An object is dropped from altitude \(y_{0}\). (a) Assume that the drag force is proportional to velocity, with drag coefficient \(k\). Obtain an implicit solution relating velocity and altitude. (b) If the terminal velocity is known to be \(-120 \mathrm{mph}\) and the impact velocity was \(-90 \mathrm{mph}\), what was the initial altitude \(y_{0}\) ?

Short answer

Question: An object falls vertically under the influence of gravity and air resistance. If the drag force is proportional to its velocity, find the implicit solution relating velocity and altitude. Given the terminal velocity is -120 mph and the impact velocity is -90 mph, find the initial altitude (y_0) from which the object was dropped. Answer: To find the implicit solution relating velocity and altitude, first write the differential equation for the object's motion: \(v\frac{dv}{dy} = g - (\frac{k}{m})v\). Integrate to get \(-\frac{m}{k} \ln|g - (\frac{k}{m})v| \Big|_{v_0}^v = y - y_0\).

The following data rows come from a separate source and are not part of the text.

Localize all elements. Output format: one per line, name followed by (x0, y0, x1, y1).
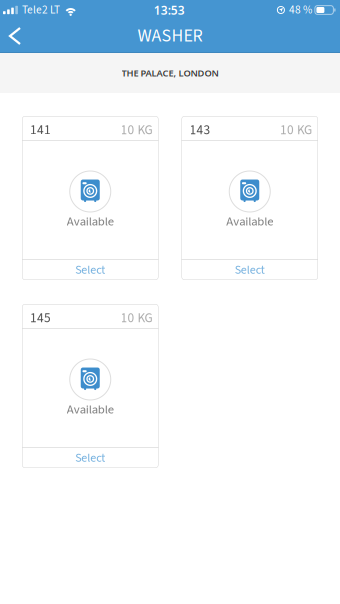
staticText: 13:53 (154, 2, 185, 18)
staticText: THE PALACE, LONDON (122, 67, 218, 79)
button[interactable]: Back (0, 22, 32, 50)
staticText: Available (226, 212, 273, 230)
staticText: 10 KG (280, 120, 312, 140)
staticText: Select (75, 262, 105, 279)
button[interactable]: Select (22, 260, 158, 280)
button[interactable]: Select (182, 260, 318, 280)
staticText: 145 (30, 308, 51, 328)
staticText: WASHER (138, 23, 202, 49)
staticText: Select (75, 450, 105, 467)
staticText: 141 (30, 120, 51, 140)
staticText: 10 KG (120, 308, 152, 328)
staticText: 143 (190, 120, 210, 140)
staticText: 48 % (289, 2, 312, 18)
staticText: Tele2 LT (22, 2, 60, 18)
staticText: 10 KG (120, 120, 152, 140)
staticText: Select (235, 262, 265, 279)
button[interactable]: Select (22, 448, 158, 468)
staticText: Available (67, 400, 114, 418)
staticText: Available (67, 212, 114, 230)
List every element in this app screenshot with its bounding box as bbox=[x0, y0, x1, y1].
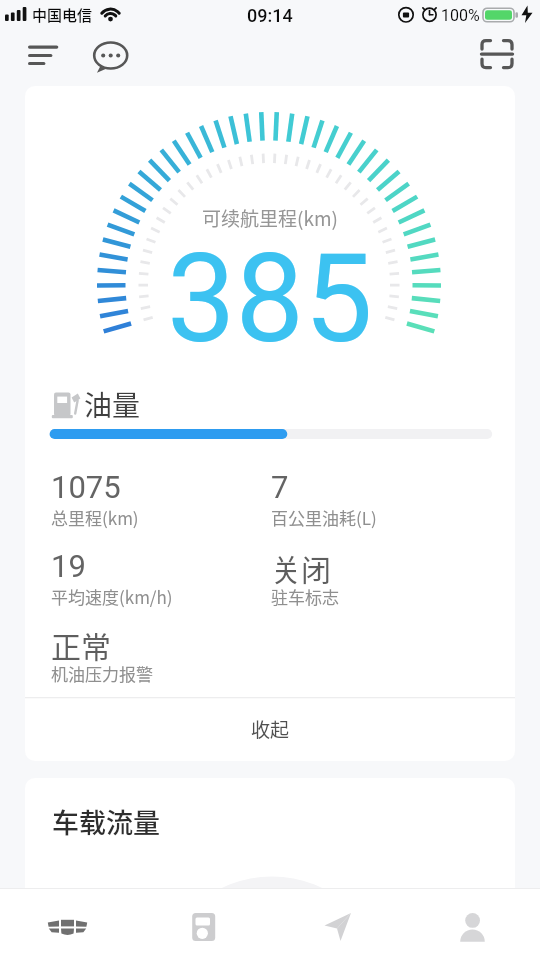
button[interactable] bbox=[0, 888, 135, 960]
staticText: 正常 bbox=[51, 623, 111, 663]
staticText: 09:14 bbox=[247, 5, 293, 26]
staticText: 19 bbox=[51, 548, 86, 584]
staticText: 车载流量 bbox=[52, 802, 160, 841]
staticText: 驻车标志 bbox=[271, 584, 339, 609]
staticText: 收起 bbox=[251, 715, 290, 743]
staticText: 1075 bbox=[51, 469, 121, 505]
staticText: 油量 bbox=[84, 384, 141, 424]
button[interactable]: 收起 bbox=[25, 698, 515, 760]
staticText: 100% bbox=[441, 6, 480, 25]
button[interactable] bbox=[135, 888, 270, 960]
staticText: 关闭 bbox=[271, 546, 331, 586]
staticText: 百公里油耗(L) bbox=[271, 505, 377, 530]
button[interactable] bbox=[478, 36, 518, 76]
staticText: 机油压力报警 bbox=[51, 661, 153, 686]
button[interactable] bbox=[270, 888, 405, 960]
staticText: 总里程(km) bbox=[51, 505, 139, 530]
button[interactable] bbox=[16, 36, 68, 76]
staticText: 385 bbox=[167, 228, 373, 368]
staticText: 平均速度(km/h) bbox=[51, 584, 173, 609]
button[interactable] bbox=[88, 34, 134, 78]
staticText: 7 bbox=[271, 469, 289, 505]
button[interactable] bbox=[405, 888, 540, 960]
staticText: 可续航里程(km) bbox=[202, 204, 338, 232]
staticText: 中国电信 bbox=[32, 4, 93, 26]
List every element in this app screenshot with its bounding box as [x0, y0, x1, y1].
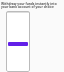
button[interactable]: [8, 42, 28, 46]
staticText: Withdraw your funds instantly into your …: [1, 2, 58, 9]
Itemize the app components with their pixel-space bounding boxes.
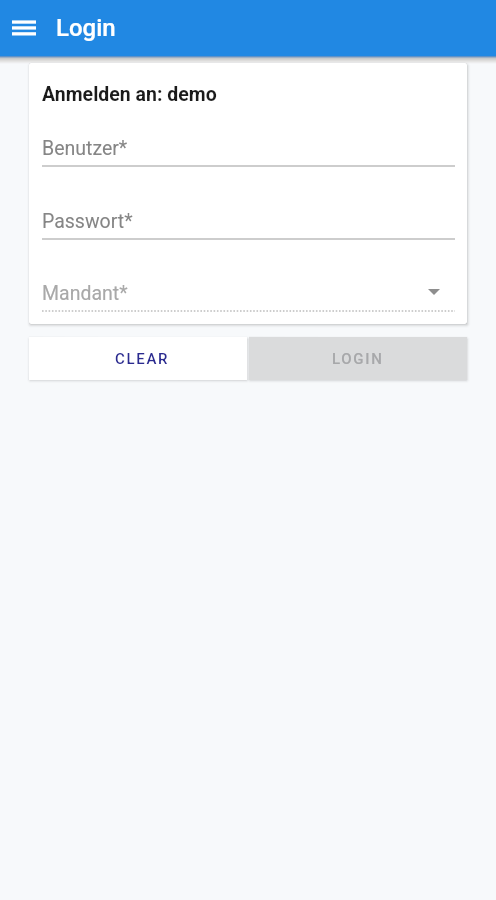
staticText: Benutzer* bbox=[42, 137, 128, 160]
staticText: CLEAR bbox=[115, 350, 170, 368]
staticText: Passwort* bbox=[42, 210, 133, 233]
other: Show tenant list bbox=[428, 289, 440, 295]
button[interactable]: LOGIN bbox=[249, 337, 467, 380]
staticText: Mandant* bbox=[42, 282, 128, 305]
button[interactable]: Benutzer* bbox=[42, 137, 455, 167]
staticText: Login bbox=[56, 14, 116, 42]
staticText: LOGIN bbox=[332, 350, 384, 368]
button[interactable]: Passwort* bbox=[42, 210, 455, 240]
staticText: Anmelden an: demo bbox=[42, 83, 217, 106]
button[interactable]: Mandant* bbox=[42, 282, 455, 312]
button[interactable]: CLEAR bbox=[29, 337, 247, 380]
button[interactable]: Open navigation drawer bbox=[0, 4, 48, 52]
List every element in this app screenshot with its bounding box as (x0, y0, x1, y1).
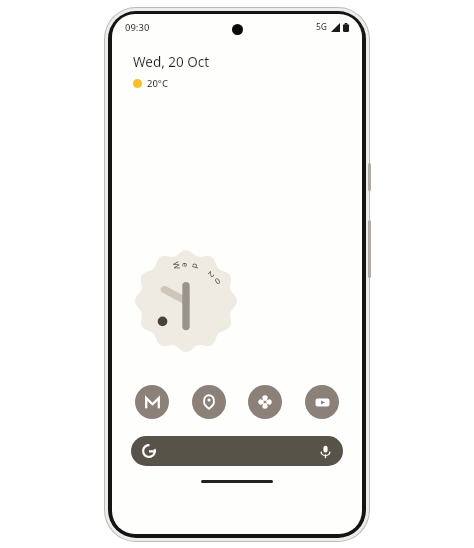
staticText: 0 (213, 276, 223, 288)
staticText: W (171, 260, 183, 271)
staticText: 09:30 (125, 21, 150, 34)
staticText: d (190, 262, 202, 270)
button[interactable]: Gmail (135, 385, 169, 419)
staticText: 2 (206, 269, 217, 280)
staticText: Wed, 20 Oct (133, 53, 210, 71)
button[interactable]: Photos (248, 385, 282, 419)
staticText: 5G (316, 21, 328, 33)
button[interactable]: YouTube (305, 385, 339, 419)
button[interactable]: Clock widget, Wed 20 (135, 250, 237, 352)
staticText: e (180, 262, 192, 268)
button[interactable]: Search (131, 436, 343, 466)
staticText: 20°C (147, 77, 168, 90)
button[interactable]: Maps (192, 385, 226, 419)
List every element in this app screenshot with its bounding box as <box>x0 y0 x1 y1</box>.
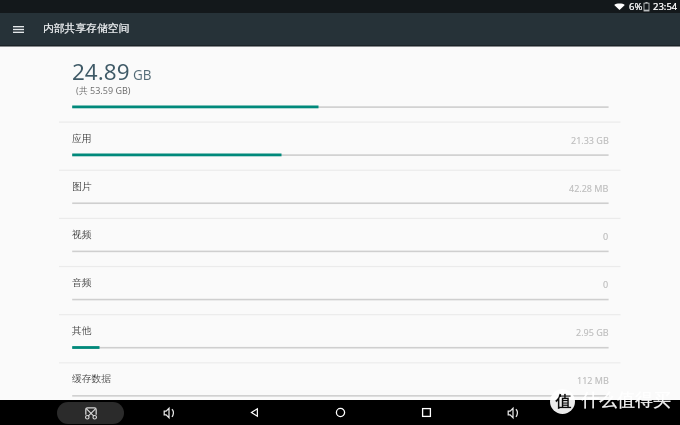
button[interactable]: 缓存数据 <box>59 362 621 410</box>
staticText: 6% <box>629 0 643 13</box>
staticText: 视频 <box>72 229 92 241</box>
button[interactable]: Recent apps <box>414 400 439 425</box>
button[interactable]: 其他 <box>59 314 621 362</box>
staticText: 0 <box>603 230 609 242</box>
staticText: (共 53.59 GB) <box>76 84 131 96</box>
button[interactable]: 音频 <box>59 266 621 314</box>
staticText: 图片 <box>72 181 92 193</box>
button[interactable]: Volume up <box>500 400 525 425</box>
staticText: 23:54 <box>653 0 678 13</box>
button[interactable]: 视频 <box>59 218 621 266</box>
staticText: 112 MB <box>577 374 609 386</box>
staticText: 0 <box>603 278 609 290</box>
staticText: 音频 <box>72 277 92 289</box>
staticText: 什么值得买 <box>581 389 671 412</box>
staticText: 2.95 GB <box>576 326 609 338</box>
button[interactable]: Back <box>242 400 267 425</box>
staticText: 42.28 MB <box>569 182 609 194</box>
staticText: 值 <box>555 392 571 412</box>
button[interactable]: Open navigation menu <box>6 17 31 42</box>
staticText: 24.89 <box>72 56 130 87</box>
staticText: GB <box>133 66 152 84</box>
button[interactable]: Screenshot <box>57 402 124 424</box>
staticText: 应用 <box>72 133 92 145</box>
button[interactable]: Volume <box>156 400 181 425</box>
button[interactable]: 应用 <box>59 122 621 170</box>
staticText: 其他 <box>72 325 92 337</box>
staticText: 内部共享存储空间 <box>43 22 130 36</box>
staticText: 21.33 GB <box>571 134 609 146</box>
button[interactable]: Home <box>328 400 353 425</box>
staticText: 缓存数据 <box>72 373 112 385</box>
button[interactable]: 图片 <box>59 170 621 218</box>
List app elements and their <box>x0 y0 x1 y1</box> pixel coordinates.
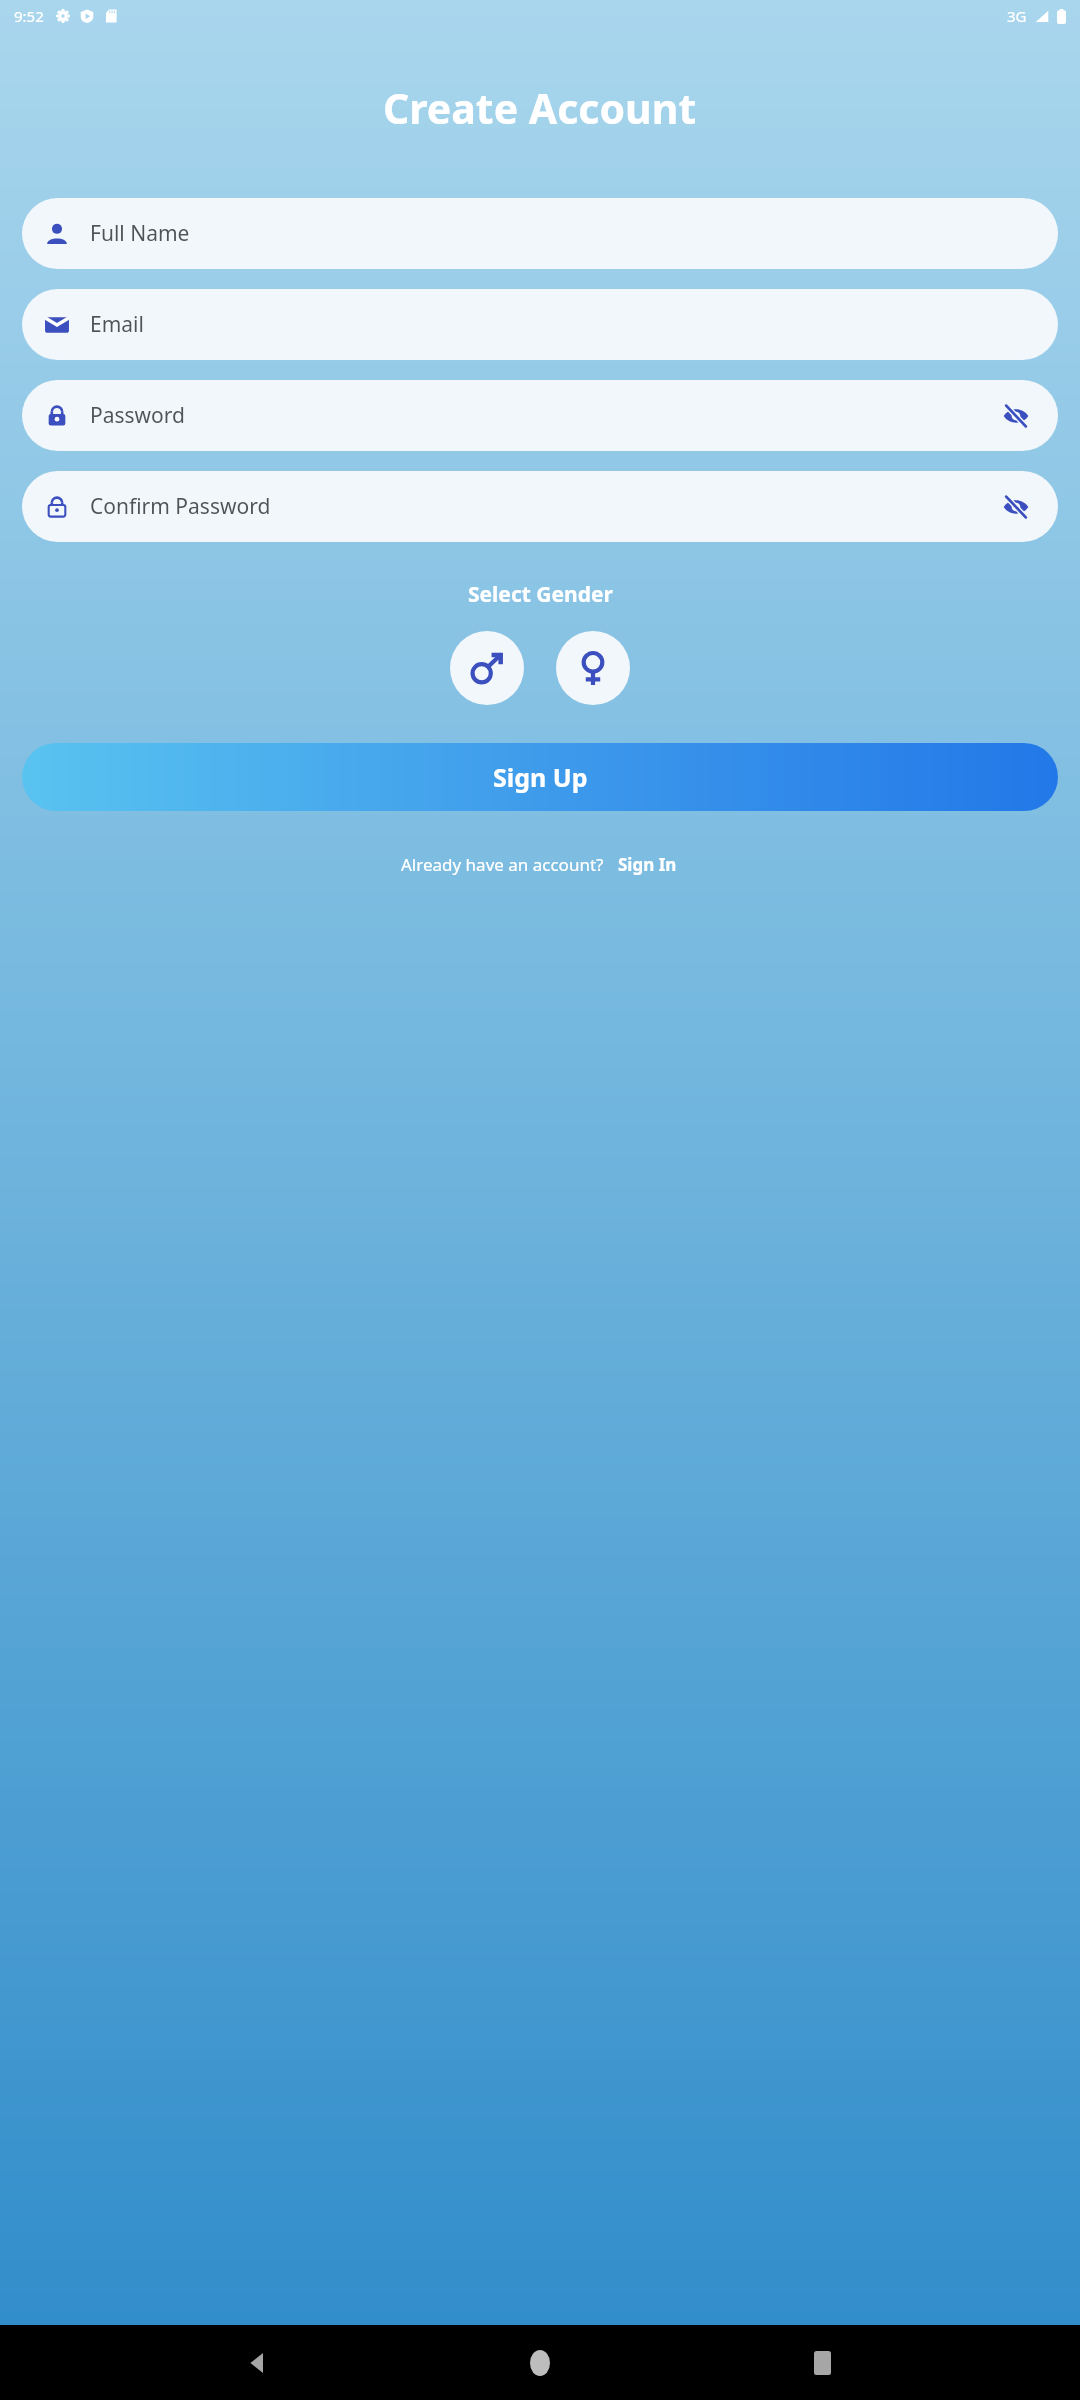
staticText: 9:52 <box>14 6 44 26</box>
staticText: Confirm Password <box>90 492 996 521</box>
button[interactable]: Back <box>234 2339 282 2387</box>
button[interactable]: Full Name <box>22 198 1058 269</box>
button[interactable]: Confirm Password <box>22 471 1058 542</box>
button[interactable]: Male <box>450 631 524 705</box>
button[interactable]: Recent apps <box>798 2339 846 2387</box>
button[interactable]: Toggle password visibility <box>996 487 1036 527</box>
button[interactable]: Home <box>516 2339 564 2387</box>
staticText: Email <box>90 310 1036 339</box>
button[interactable]: Toggle password visibility <box>996 396 1036 436</box>
button[interactable]: Email <box>22 289 1058 360</box>
button[interactable]: Female <box>556 631 630 705</box>
staticText: Full Name <box>90 219 1036 248</box>
button[interactable]: Sign Up <box>22 743 1058 811</box>
staticText: Sign In <box>618 853 677 876</box>
staticText: Sign Up <box>493 760 588 794</box>
staticText: Password <box>90 401 996 430</box>
staticText: 3G <box>1007 6 1027 26</box>
button[interactable]: Sign In <box>616 851 679 878</box>
staticText: Select Gender <box>468 580 613 609</box>
staticText: Create Account <box>383 80 697 136</box>
button[interactable]: Password <box>22 380 1058 451</box>
staticText: Already have an account? <box>401 853 604 876</box>
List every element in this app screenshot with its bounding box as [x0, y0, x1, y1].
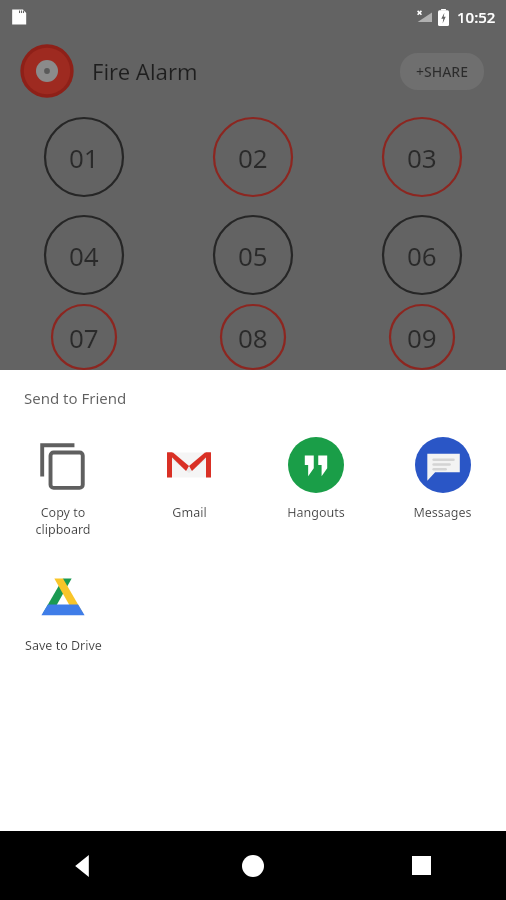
button[interactable]: 06: [337, 215, 506, 295]
button[interactable]: 02: [168, 117, 337, 197]
staticText: Save to Drive: [25, 637, 102, 654]
button[interactable]: Hangouts: [252, 434, 379, 523]
other: Gmail: [164, 440, 214, 490]
staticText: 01: [69, 140, 99, 175]
staticText: 02: [238, 140, 268, 175]
button[interactable]: Messages: [379, 434, 506, 523]
button[interactable]: Home: [168, 831, 337, 900]
button[interactable]: 05: [168, 215, 337, 295]
staticText: +SHARE: [416, 62, 468, 81]
staticText: 05: [238, 238, 268, 273]
other: Hangouts: [288, 437, 344, 493]
button[interactable]: 08: [168, 304, 337, 370]
staticText: 08: [238, 320, 268, 355]
button[interactable]: 04: [0, 215, 168, 295]
staticText: Send to Friend: [24, 388, 127, 408]
button[interactable]: 01: [0, 117, 168, 197]
staticText: Gmail: [172, 504, 207, 521]
staticText: 06: [407, 238, 437, 273]
other: Copy to clipboard: [37, 439, 89, 491]
button[interactable]: +SHARE: [400, 53, 484, 90]
button[interactable]: 09: [337, 304, 506, 370]
staticText: Hangouts: [287, 504, 345, 521]
button[interactable]: Save to Drive: [0, 567, 126, 656]
button[interactable]: Back: [0, 831, 168, 900]
button[interactable]: Copy to clipboard: [0, 434, 126, 539]
button[interactable]: Gmail: [126, 434, 252, 523]
button[interactable]: 03: [337, 117, 506, 197]
staticText: Copy to clipboard: [35, 504, 91, 537]
other: Messages: [415, 437, 471, 493]
staticText: 03: [407, 140, 437, 175]
staticText: 04: [69, 238, 99, 273]
staticText: Messages: [413, 504, 472, 521]
other: Save to Drive: [36, 571, 90, 625]
button[interactable]: 07: [0, 304, 168, 370]
button[interactable]: Recents: [337, 831, 506, 900]
staticText: 10:52: [457, 7, 496, 27]
staticText: Fire Alarm: [92, 56, 198, 86]
staticText: 09: [407, 320, 437, 355]
staticText: 07: [69, 320, 99, 355]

To find the initial altitude, plug in the terminal and impact velocities and solve for \(y_0\): \(y_0 = \frac{m}{k}(\ln|g - (\frac{k}{m})(-90 \mathrm{mph})| - \ln|g - (\frac{k}{m})(-120 \mathrm{mph})|) + y_i\). Calculate the value of y_0 by inserting the corresponding values for g, k, and m, and convert the velocities to the same unit if needed. This will give you the initial altitude, y_0.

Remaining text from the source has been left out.